§ **WORK INSTRUCTION**
Below are entries. Give back exactly the lines from the one containing "Toutes nos émissions" through the one containing "normales, bien qu’à", inclusive, without the pictures.

§ **RECORDS FOR THIS EXERCISE**
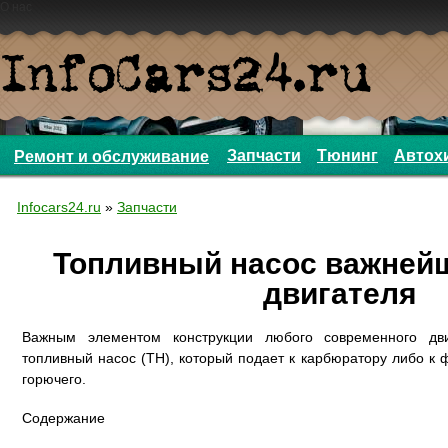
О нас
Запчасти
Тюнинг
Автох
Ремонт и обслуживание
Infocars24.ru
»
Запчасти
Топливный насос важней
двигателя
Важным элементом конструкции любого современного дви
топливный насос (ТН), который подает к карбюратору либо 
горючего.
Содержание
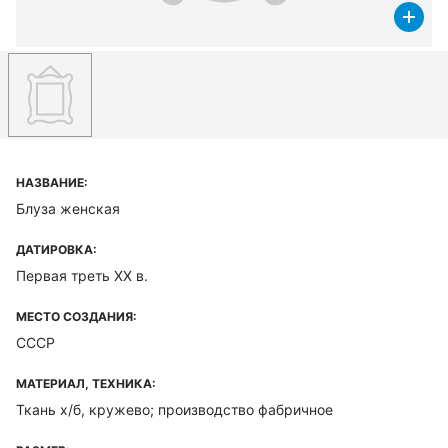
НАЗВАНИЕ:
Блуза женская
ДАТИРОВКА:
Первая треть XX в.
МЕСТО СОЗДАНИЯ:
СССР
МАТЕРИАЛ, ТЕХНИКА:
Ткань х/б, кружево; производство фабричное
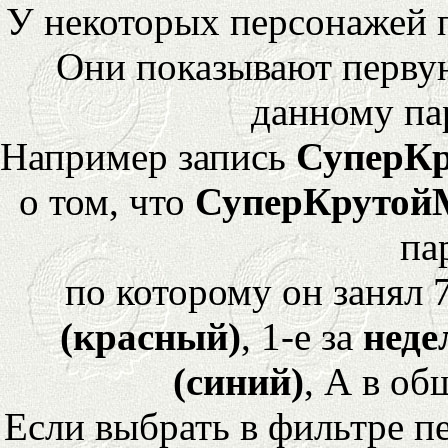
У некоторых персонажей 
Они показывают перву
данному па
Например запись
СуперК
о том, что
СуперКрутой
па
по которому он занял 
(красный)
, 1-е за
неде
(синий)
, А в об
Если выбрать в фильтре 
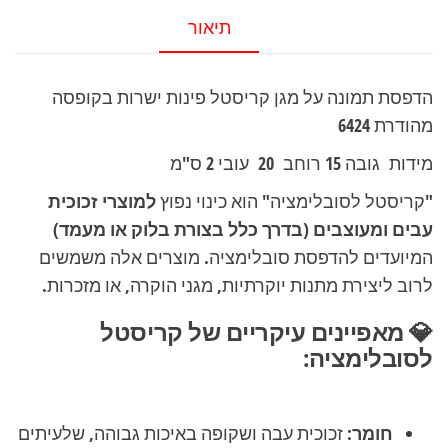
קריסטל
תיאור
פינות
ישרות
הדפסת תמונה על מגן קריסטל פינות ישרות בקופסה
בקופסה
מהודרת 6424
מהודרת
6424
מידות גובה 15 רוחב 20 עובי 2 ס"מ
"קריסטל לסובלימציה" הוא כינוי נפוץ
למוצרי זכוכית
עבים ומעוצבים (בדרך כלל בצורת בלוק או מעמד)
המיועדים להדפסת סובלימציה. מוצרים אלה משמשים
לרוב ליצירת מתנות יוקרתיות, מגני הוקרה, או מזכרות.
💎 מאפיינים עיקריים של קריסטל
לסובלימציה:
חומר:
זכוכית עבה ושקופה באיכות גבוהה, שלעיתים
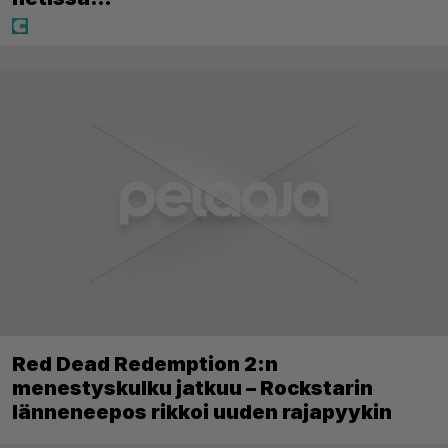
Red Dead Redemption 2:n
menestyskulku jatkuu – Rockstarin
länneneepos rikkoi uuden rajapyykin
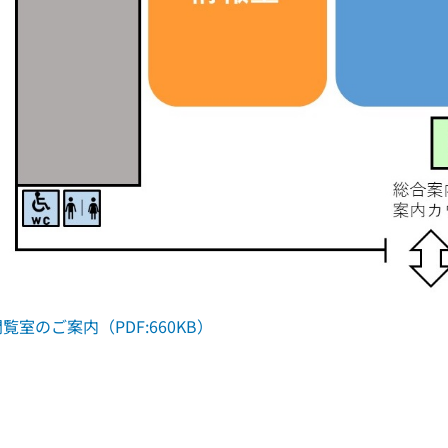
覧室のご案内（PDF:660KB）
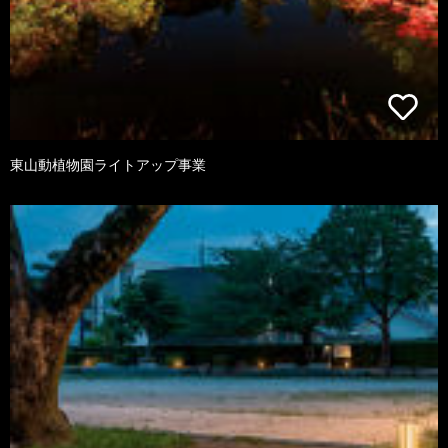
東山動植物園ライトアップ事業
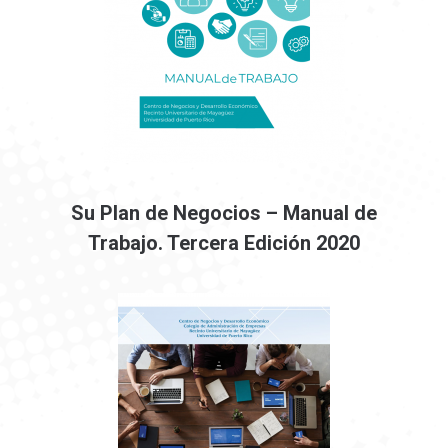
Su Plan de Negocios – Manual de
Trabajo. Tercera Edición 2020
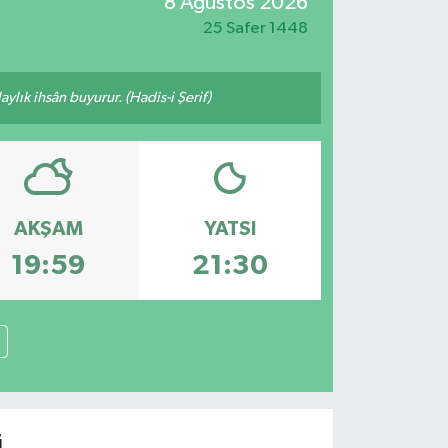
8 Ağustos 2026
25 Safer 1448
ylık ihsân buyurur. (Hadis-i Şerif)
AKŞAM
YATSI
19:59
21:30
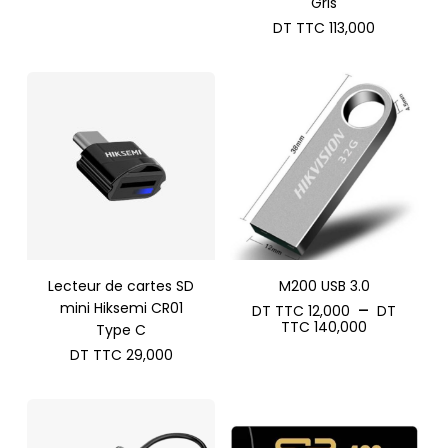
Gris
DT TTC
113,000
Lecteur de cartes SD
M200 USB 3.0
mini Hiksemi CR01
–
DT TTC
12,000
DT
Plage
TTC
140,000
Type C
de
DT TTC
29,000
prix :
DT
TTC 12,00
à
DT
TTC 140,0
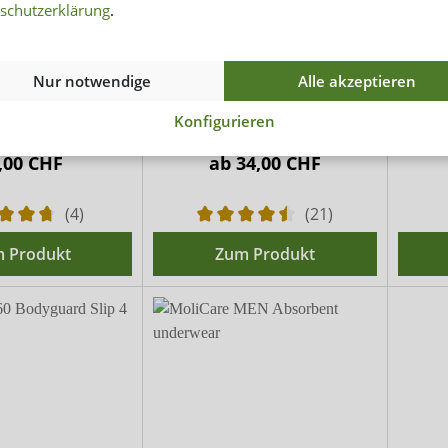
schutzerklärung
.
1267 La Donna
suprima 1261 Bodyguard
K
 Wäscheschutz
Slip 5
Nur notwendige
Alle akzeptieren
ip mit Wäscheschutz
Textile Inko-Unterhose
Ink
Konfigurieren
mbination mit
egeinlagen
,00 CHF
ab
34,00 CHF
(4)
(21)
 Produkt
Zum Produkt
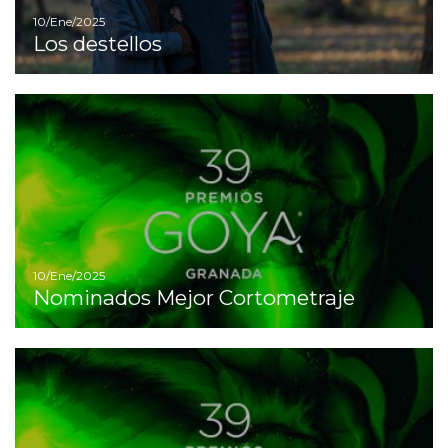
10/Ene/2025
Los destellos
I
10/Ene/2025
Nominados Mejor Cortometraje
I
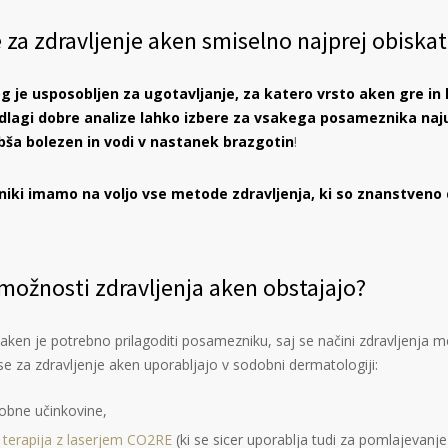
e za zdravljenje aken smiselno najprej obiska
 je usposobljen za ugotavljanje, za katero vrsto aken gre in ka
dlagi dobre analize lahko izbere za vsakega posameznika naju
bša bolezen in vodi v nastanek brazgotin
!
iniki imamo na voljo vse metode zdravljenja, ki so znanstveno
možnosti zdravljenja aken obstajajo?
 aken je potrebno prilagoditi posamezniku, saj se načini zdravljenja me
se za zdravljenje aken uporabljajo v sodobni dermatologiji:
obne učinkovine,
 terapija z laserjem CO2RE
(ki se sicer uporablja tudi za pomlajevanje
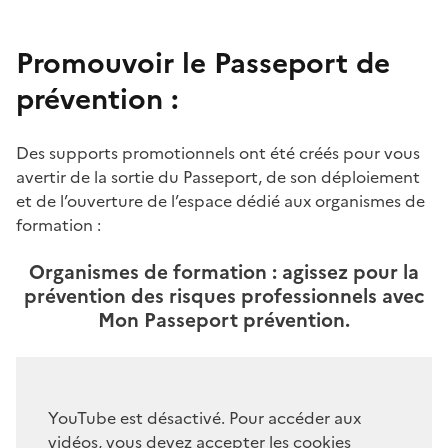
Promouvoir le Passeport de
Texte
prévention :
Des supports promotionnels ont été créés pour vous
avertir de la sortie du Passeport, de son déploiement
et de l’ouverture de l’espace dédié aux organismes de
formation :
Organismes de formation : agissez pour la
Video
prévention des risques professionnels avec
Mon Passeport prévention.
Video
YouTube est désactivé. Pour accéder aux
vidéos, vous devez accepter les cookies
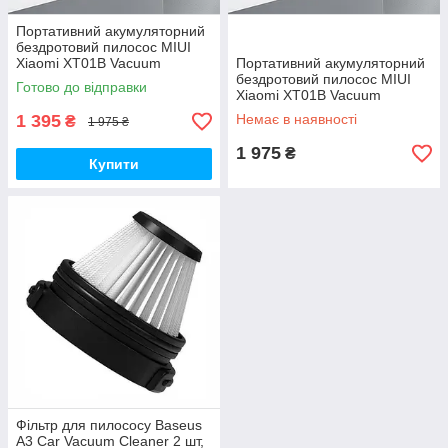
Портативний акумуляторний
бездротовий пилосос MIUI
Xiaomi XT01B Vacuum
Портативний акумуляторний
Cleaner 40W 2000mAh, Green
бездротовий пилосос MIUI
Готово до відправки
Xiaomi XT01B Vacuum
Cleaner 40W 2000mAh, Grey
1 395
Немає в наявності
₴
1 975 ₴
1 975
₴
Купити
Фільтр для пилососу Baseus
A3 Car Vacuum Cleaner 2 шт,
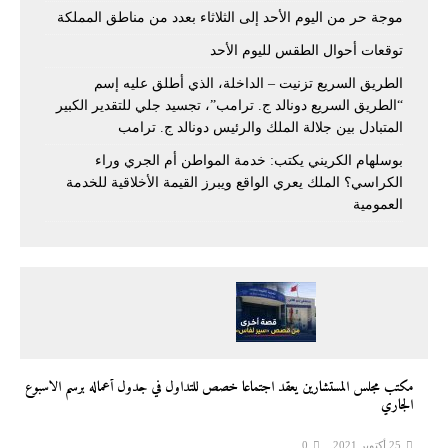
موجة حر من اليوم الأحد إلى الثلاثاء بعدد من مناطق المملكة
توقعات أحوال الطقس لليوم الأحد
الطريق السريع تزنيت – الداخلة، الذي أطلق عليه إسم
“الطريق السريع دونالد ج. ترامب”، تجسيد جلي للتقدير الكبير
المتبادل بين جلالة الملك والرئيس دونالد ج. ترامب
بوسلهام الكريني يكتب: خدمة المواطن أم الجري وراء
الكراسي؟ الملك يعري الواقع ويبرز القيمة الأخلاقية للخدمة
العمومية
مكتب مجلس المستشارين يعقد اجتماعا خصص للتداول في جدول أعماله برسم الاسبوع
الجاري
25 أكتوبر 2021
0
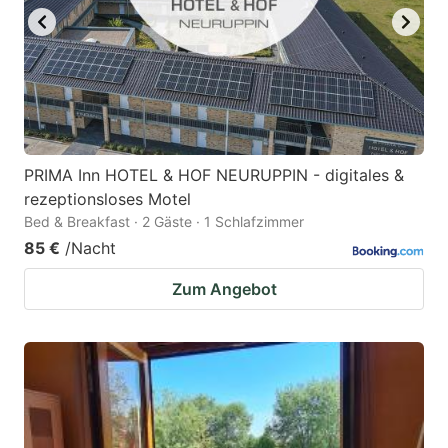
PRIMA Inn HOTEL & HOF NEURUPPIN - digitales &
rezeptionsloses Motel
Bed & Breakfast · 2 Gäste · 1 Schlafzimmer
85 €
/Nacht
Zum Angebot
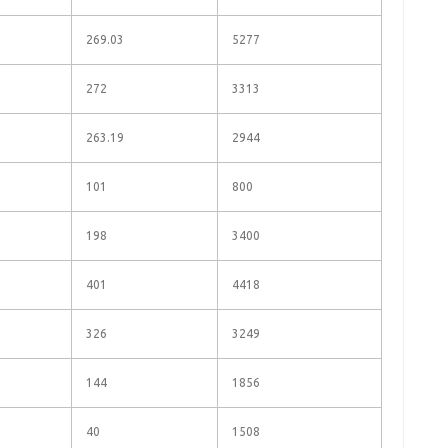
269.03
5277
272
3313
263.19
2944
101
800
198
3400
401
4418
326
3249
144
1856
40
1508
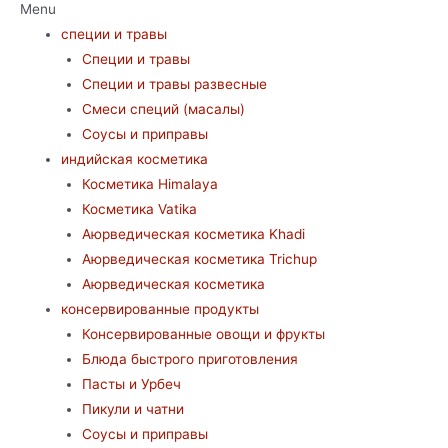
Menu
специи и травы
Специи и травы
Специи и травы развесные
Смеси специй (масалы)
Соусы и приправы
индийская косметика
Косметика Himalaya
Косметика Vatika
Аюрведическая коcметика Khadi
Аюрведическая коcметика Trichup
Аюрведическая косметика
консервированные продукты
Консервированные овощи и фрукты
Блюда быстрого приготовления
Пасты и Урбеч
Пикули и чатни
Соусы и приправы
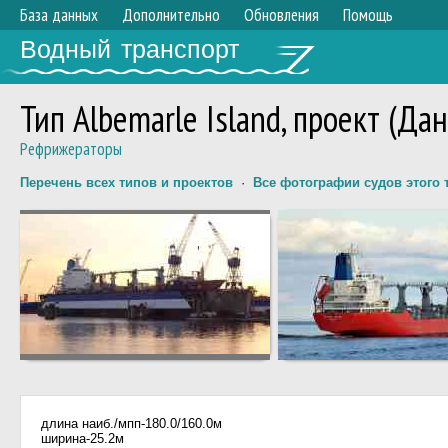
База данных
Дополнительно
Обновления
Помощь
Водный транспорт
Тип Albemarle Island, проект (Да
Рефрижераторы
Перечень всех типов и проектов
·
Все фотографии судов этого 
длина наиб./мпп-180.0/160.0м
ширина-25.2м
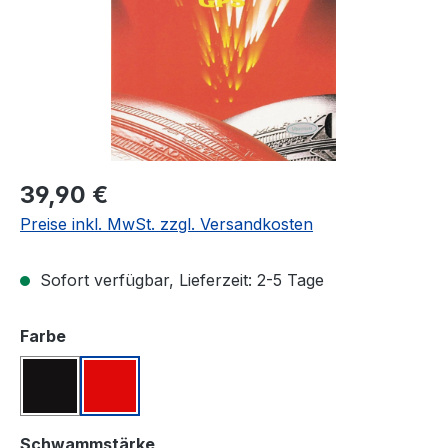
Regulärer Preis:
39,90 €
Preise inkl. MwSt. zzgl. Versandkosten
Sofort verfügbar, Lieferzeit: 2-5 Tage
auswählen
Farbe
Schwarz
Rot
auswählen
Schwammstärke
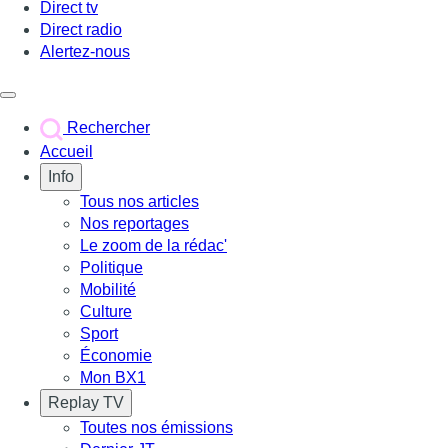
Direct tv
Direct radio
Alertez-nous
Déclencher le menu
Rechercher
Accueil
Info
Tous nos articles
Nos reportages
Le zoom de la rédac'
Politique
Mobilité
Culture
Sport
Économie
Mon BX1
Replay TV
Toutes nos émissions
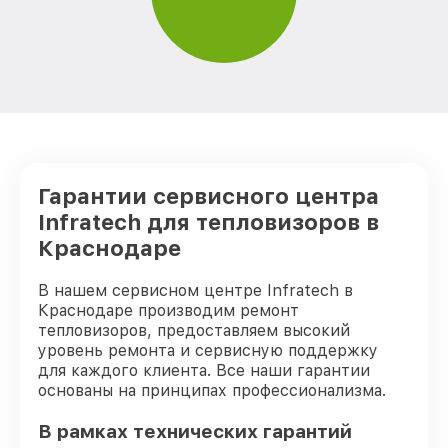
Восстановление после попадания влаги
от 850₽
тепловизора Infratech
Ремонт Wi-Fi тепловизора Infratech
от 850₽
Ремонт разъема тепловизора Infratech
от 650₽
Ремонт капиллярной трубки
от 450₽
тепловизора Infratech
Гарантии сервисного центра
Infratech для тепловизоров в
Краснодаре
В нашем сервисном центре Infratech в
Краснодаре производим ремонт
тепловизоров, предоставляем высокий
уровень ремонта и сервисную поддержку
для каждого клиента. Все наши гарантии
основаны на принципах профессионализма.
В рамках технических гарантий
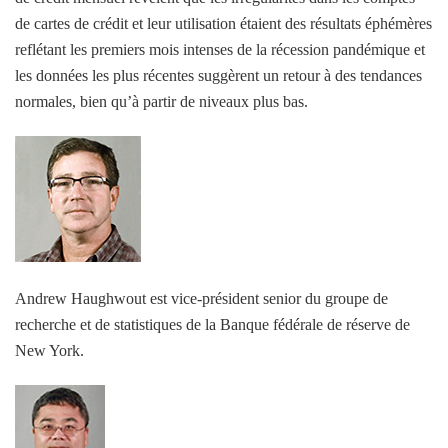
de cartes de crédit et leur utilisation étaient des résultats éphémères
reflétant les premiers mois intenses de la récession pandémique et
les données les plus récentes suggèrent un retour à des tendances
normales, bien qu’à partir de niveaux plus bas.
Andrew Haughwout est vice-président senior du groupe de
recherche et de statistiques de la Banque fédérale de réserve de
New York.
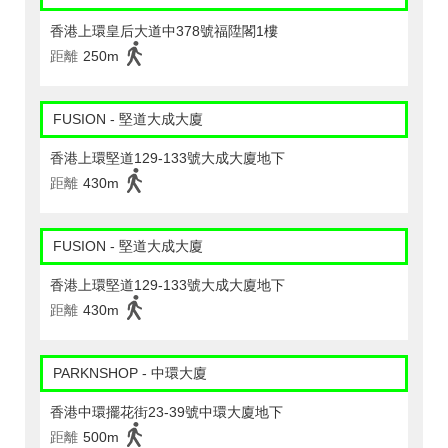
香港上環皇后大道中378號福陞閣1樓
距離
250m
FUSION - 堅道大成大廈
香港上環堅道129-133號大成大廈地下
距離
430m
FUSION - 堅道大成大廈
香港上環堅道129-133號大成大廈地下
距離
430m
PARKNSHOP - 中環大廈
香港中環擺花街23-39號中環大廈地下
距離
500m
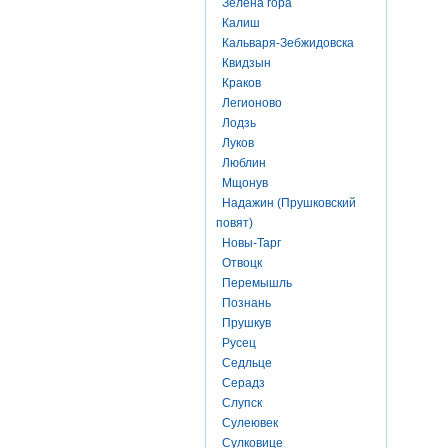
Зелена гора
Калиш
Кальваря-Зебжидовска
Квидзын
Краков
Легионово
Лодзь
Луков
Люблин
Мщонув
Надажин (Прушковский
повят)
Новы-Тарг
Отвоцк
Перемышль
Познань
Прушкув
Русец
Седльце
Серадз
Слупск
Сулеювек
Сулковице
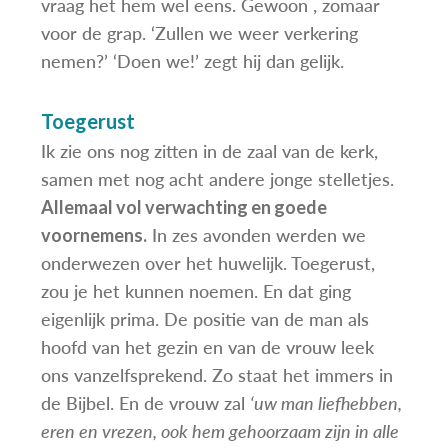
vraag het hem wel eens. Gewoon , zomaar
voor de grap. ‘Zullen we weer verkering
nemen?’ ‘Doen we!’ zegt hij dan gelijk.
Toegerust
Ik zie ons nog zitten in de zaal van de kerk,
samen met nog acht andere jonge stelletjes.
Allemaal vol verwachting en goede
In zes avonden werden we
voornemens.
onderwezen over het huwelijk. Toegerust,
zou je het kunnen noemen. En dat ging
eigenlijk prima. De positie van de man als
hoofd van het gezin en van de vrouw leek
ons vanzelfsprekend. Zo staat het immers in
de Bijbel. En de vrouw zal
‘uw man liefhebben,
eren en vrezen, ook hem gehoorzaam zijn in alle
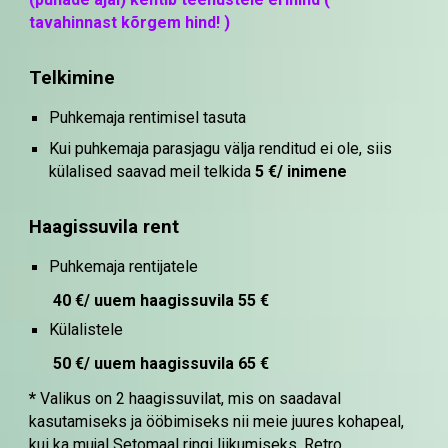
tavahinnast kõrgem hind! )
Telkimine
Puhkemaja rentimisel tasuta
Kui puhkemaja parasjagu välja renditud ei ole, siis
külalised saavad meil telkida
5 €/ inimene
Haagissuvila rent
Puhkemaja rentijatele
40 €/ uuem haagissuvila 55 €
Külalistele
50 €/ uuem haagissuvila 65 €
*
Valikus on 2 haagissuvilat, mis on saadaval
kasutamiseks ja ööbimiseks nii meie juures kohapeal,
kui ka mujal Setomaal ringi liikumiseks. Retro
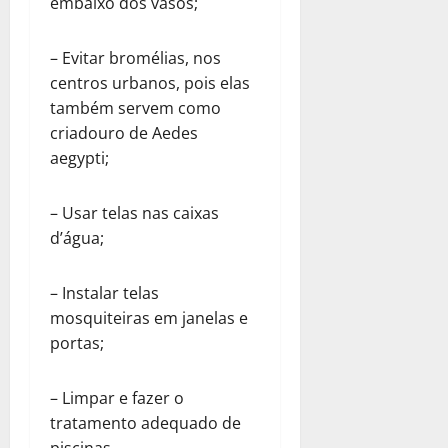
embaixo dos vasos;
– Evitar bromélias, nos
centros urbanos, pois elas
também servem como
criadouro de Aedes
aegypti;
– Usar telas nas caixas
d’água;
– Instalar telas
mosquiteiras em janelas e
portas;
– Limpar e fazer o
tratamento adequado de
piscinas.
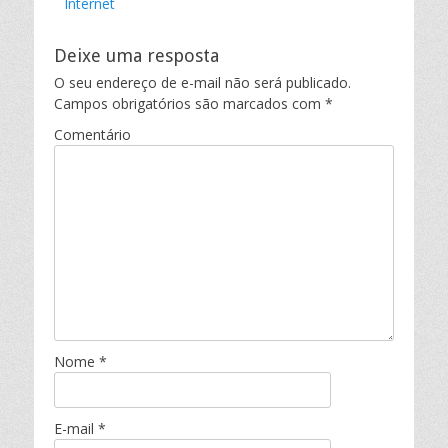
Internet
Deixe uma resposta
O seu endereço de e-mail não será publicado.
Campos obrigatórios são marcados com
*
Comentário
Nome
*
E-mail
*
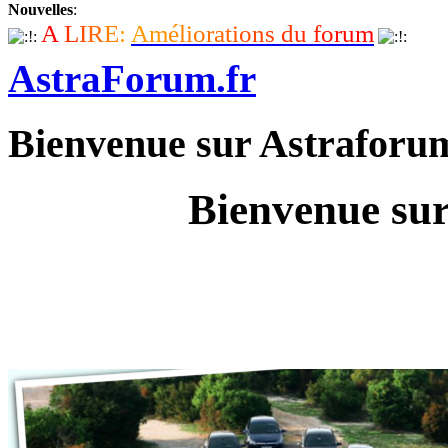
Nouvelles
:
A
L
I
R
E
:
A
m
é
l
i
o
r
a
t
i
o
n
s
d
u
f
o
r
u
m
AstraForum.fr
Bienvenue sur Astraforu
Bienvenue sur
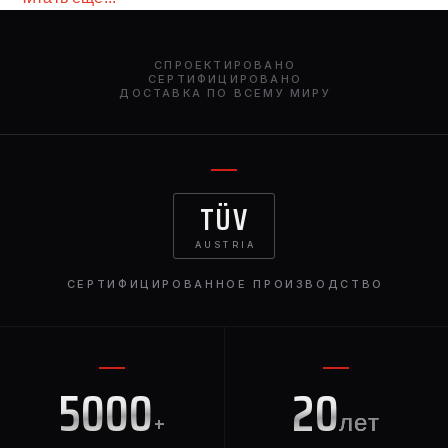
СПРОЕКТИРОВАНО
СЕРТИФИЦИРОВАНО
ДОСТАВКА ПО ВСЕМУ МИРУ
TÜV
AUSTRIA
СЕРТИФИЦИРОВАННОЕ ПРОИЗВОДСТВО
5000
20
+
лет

§ **ANSWER BELOW**
Toutes nos émissions
Восстановление после попадания влаги
от 850₽
тепловизора Infratech
Ремонт Wi-Fi тепловизора Infratech
от 850₽
Ремонт разъема тепловизора Infratech
от 650₽
Ремонт капиллярной трубки
от 450₽
тепловизора Infratech
Гарантии сервисного центра
Infratech для тепловизоров в
Краснодаре
В нашем сервисном центре Infratech в
Краснодаре производим ремонт
тепловизоров, предоставляем высокий
уровень ремонта и сервисную поддержку
для каждого клиента. Все наши гарантии
основаны на принципах профессионализма.
В рамках технических гарантий
de cartes de crédit et leur utilisation étaient des résultats éphémères
reflétant les premiers mois intenses de la récession pandémique et
les données les plus récentes suggèrent un retour à des tendances
normales, bien qu’à partir de niveaux plus bas.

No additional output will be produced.